Could you copy out every line of the data where the word "give" occurs?

▼

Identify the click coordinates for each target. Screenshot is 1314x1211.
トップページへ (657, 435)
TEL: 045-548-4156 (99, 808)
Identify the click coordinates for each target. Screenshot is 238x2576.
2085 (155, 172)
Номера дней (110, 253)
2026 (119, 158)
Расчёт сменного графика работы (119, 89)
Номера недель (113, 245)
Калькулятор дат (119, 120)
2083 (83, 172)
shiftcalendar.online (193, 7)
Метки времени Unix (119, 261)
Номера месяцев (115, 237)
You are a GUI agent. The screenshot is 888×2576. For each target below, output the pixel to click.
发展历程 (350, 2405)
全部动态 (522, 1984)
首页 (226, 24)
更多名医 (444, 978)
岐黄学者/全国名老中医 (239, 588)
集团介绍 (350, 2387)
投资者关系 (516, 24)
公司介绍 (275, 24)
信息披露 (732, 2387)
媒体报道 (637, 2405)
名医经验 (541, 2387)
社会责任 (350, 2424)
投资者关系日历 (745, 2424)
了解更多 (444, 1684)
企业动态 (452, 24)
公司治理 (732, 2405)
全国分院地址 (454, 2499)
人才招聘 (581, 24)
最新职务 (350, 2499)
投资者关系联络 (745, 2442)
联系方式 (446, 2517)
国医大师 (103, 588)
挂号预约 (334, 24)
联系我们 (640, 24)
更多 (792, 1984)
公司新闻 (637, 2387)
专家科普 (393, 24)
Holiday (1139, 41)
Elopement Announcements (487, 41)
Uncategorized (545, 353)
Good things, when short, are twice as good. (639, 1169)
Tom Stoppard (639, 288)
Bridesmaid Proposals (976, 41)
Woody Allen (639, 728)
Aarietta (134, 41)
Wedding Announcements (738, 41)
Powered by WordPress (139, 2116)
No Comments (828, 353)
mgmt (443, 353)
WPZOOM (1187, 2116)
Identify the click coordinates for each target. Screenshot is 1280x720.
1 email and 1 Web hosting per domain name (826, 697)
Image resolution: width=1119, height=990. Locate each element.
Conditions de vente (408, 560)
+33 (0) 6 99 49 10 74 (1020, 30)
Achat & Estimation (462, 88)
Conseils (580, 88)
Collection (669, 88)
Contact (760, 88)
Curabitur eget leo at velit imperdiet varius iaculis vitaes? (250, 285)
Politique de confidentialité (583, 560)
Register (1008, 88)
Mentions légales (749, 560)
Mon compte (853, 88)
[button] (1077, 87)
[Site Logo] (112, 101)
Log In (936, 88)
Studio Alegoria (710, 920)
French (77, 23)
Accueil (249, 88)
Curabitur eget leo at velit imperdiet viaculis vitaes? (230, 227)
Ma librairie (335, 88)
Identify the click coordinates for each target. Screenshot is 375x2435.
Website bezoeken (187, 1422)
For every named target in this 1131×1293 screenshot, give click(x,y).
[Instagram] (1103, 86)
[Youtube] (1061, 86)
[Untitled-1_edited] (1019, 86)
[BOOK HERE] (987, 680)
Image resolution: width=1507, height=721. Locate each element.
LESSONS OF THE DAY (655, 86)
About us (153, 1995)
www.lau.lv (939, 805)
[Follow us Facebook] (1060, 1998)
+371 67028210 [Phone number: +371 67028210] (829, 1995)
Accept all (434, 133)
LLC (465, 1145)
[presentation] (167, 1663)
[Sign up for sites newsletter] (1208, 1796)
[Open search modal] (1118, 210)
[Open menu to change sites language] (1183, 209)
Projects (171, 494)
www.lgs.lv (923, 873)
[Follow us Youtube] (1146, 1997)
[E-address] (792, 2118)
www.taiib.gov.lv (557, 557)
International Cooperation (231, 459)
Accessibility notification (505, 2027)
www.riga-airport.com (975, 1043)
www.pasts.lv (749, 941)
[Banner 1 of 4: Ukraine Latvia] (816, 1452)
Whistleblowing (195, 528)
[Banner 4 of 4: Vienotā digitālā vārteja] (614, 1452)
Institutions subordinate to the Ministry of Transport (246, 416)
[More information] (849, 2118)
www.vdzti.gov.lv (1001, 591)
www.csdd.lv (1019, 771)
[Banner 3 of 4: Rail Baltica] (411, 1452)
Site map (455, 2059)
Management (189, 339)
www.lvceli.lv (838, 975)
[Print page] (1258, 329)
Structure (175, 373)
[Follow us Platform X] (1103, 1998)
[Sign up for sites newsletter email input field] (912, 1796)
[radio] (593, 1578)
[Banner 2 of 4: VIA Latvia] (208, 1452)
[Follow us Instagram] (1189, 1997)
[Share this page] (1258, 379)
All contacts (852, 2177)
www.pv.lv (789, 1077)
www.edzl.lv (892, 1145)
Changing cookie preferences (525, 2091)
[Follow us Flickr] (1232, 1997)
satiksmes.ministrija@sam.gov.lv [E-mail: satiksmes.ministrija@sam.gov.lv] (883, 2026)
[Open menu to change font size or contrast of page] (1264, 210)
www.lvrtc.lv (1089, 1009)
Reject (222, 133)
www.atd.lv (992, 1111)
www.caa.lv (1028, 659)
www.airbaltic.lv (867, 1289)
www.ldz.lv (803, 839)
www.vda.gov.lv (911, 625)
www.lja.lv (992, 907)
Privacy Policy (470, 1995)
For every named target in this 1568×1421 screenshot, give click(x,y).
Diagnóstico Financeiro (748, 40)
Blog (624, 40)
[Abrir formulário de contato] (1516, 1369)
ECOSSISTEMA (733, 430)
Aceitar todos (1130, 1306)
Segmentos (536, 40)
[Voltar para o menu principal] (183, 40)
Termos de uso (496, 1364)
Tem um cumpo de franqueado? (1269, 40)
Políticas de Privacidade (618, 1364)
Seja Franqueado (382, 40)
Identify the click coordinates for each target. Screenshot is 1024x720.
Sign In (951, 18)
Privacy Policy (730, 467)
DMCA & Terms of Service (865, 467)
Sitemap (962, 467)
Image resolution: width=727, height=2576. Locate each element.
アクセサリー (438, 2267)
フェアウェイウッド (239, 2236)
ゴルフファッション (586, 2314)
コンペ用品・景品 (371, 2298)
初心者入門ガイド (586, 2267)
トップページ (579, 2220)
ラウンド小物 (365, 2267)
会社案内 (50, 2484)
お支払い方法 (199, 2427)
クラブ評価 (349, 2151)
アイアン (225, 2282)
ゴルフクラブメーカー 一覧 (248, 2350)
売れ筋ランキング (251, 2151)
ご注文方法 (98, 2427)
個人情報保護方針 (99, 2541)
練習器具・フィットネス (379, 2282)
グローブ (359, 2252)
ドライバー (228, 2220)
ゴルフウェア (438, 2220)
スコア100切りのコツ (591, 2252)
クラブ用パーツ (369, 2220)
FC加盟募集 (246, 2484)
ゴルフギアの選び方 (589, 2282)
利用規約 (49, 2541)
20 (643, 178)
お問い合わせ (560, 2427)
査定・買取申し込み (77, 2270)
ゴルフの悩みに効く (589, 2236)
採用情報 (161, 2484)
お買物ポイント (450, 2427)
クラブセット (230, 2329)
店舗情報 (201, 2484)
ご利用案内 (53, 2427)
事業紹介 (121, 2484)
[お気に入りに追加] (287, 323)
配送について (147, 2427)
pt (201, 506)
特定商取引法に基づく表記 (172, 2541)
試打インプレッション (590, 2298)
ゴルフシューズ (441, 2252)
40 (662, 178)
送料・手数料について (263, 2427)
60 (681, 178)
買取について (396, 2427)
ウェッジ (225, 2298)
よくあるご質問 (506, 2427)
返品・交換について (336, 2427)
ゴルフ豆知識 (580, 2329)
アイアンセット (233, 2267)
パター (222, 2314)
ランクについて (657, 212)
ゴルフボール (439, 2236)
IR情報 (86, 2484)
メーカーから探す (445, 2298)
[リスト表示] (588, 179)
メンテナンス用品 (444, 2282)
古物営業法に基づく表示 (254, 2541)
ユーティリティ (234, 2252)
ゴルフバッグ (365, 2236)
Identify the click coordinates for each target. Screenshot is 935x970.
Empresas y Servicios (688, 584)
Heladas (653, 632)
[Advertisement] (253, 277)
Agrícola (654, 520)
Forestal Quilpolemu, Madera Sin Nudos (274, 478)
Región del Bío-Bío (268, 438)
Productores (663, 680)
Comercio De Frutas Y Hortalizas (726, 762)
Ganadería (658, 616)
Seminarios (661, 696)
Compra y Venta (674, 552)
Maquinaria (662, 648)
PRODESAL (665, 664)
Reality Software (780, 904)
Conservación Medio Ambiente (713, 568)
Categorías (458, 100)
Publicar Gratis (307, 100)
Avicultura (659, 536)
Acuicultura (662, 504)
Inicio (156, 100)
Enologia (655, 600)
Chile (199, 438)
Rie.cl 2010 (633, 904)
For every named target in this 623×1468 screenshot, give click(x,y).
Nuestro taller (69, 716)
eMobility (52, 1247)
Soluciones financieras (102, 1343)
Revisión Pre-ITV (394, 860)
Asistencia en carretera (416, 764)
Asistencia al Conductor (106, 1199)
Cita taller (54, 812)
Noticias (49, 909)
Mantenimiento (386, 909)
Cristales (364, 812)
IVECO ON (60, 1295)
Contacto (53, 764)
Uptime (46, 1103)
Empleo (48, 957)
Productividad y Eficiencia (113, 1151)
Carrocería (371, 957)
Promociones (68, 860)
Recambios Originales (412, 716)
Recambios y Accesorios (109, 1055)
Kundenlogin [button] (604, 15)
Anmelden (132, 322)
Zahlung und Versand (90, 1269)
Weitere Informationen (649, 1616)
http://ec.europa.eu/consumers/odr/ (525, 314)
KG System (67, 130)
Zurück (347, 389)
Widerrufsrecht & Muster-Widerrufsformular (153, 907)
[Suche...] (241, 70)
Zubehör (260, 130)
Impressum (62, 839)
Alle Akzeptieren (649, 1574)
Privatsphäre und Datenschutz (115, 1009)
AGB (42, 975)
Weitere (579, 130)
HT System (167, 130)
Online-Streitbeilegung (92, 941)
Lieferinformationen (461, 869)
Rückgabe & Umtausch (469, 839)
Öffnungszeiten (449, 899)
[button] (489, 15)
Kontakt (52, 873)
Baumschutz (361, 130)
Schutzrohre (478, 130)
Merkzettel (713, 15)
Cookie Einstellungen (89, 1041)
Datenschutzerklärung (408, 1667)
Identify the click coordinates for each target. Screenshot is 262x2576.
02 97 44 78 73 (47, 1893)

▲

Output below:
For every named target in this 1131×1293 screenshot, give click(x,y).
For every named target in this 1568×1421 screenshot, give click(x,y).
For every named target in this 623×1468 screenshot, give click(x,y).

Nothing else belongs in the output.